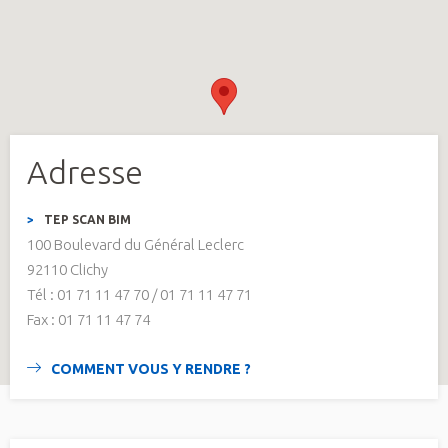
Adresse
TEP SCAN BIM
100 Boulevard du Général Leclerc
92110 Clichy
Tél : 01 71 11 47 70 / 01 71 11 47 71
Fax : 01 71 11 47 74
COMMENT VOUS Y RENDRE ?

━━━━━━━━

• _Work to be completed_
Repeat each line above exactly. The pictures stay out.

• _Solution below_
Adresse
TEP SCAN BIM
100 Boulevard du Général Leclerc
92110 Clichy
Tél : 01 71 11 47 70 / 01 71 11 47 71
Fax : 01 71 11 47 74
COMMENT VOUS Y RENDRE ?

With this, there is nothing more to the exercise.